El escucha vuelve a torcer la cara. Golpe tras golpe, bamboleo. El mar entero es un arsenal.

El ruido del agua no parece tener fin. Hasta que es reemplazado por el sonido de hélices. ¿Cómo? ¿No hay pausa esta vez? ¿De dónde vienen estas hélices ahora? Es el sonido sordo de hélices a poca velocidad...

¡No puede ser el destructor que acaba de disparar sobre nosotros! ¡No puede ser, necesita su tiempo para dar la vuelta, lo sé!

Las bombas que siguen no se hacen esperar: llegan como trillizos, uno; dos, tres.

La luz se apagó. Piden fusibles de repuesto. El ingeniero dirige el haz de su linterna hacia el manómetro. No debe dejar de tenerlo bajo sus ojos. Estamos tan abajo que cada metro que descendamos puede ser peligroso.

—¿Qué se escucha?

—Nueve decimales a babor —le responde el radiooperador al comandante.

—¡Todo a estribor, a trescientos diez grados!

El comandante trata de operar del mismo modo que arriba: quiere mostrar la silueta más pequeña posible, para que el Asdic no pueda descubrirnos.

—¡Ruido de hélices en doscientos grados... más fuertes ahora!

Sin embargo, el rayo vuelve a encontrarnos.

Mi cabeza va a quebrarse como si fuese de vidrio; la tensión es inaguantable.

Mi cráneo, como la estructura del submarino, se encuentra sometido a gran presión. Cada contacto puede ser demasiado. Los latidos de mi corazón me llegan a los oídos, amplificados por altavoces. Sacudo la cabeza.

—¡Ah, muchacho! —me susurro a mí mismo. Un miedo demasiado grande, rayano en la histeria, confunde mis pensamientos. Mi sentido de la percepción está agudizado al máximo. Todo lo que sucede a mi alrededor lo siento duplicado.
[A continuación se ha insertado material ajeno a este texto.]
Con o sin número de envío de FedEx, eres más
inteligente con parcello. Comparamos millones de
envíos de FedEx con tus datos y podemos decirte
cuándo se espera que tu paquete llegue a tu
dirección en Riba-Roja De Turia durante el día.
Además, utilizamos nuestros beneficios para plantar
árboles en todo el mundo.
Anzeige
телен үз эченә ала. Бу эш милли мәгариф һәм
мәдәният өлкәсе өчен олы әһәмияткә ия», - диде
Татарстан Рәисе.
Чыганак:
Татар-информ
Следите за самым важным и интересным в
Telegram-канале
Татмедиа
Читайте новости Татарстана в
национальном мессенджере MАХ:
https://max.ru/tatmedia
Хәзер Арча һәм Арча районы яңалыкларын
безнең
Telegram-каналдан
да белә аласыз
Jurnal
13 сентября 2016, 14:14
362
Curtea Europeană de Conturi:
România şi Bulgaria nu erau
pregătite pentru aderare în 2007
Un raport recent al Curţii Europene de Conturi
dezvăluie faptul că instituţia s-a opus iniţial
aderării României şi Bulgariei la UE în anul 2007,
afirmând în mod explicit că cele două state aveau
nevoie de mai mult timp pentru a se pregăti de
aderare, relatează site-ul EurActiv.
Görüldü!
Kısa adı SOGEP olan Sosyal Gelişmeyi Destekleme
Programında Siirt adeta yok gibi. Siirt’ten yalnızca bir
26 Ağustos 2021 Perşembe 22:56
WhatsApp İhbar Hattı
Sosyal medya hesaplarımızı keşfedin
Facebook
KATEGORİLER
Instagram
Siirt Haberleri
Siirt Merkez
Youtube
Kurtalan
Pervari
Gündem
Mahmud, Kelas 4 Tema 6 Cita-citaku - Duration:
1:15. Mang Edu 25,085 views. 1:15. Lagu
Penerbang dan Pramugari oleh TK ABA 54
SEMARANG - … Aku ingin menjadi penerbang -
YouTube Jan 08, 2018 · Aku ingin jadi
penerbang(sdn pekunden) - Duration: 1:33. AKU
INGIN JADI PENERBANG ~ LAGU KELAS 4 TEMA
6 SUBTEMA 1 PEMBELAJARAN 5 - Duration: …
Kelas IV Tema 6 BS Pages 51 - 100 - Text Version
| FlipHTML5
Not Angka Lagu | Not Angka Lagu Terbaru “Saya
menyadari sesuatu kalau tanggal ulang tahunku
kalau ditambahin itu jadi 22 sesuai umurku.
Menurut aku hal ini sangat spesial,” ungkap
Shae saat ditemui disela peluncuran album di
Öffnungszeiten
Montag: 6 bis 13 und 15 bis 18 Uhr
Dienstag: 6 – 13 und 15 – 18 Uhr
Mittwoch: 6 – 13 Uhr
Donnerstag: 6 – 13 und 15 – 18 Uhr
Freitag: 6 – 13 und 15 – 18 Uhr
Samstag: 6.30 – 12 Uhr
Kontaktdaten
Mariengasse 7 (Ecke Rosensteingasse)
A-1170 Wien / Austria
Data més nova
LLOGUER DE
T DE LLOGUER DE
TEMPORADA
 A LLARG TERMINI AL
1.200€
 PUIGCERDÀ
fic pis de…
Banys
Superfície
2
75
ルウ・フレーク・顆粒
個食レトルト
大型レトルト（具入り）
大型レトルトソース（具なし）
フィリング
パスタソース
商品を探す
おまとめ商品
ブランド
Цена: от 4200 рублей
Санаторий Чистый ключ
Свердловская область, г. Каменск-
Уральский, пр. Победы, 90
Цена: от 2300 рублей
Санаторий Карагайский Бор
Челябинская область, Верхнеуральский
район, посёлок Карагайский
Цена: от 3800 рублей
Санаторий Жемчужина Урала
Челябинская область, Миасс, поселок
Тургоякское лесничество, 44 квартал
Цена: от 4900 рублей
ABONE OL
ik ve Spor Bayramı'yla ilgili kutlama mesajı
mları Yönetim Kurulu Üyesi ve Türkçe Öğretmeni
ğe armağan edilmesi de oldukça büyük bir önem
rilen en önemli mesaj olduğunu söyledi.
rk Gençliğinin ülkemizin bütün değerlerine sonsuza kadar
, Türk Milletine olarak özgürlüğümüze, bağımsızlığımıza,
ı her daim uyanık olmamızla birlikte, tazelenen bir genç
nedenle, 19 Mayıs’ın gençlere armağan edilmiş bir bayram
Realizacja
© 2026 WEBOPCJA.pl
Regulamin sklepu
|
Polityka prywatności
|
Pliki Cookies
—¿A qué distancia? ¿Y el segundo ruido? —pregunta el comandante. Su voz perdió ya el equilibrio.

¡Es eso, entonces! ¡Era verdad! Y el viejo ya no está tranquilo como siempre. El debe trabajar con un sistema perceptivo propio, no con instrumentos de precisión. Todo depende de él.

Se pasa el dorso de la mano por la frente. La gorra se le ha corrido hacia la nuca. Por debajo de ella aparece un mechón de pelo color
chucrut
. Su frente es una tabla de lavar por donde corre el agua del sudor. Tres veces seguidas abre y cierra la boca con un chasquido. El silencio del ambiente le da a ese sonido la relevancia de un castañeteo.

Mi pierna izquierda se ha dormido. Hormigas. Justo cuando recorro mis piernas con la vista, una serie de increíbles detonaciones atrapa al submarino. No encuentro apoyo en ningún lado, de manera que me caigo al suelo, sobre la espalda.

Trabajosamente consigo colocarme en cuatro patas. La cabeza la mantengo escondida, en previsión de un nuevo golpe.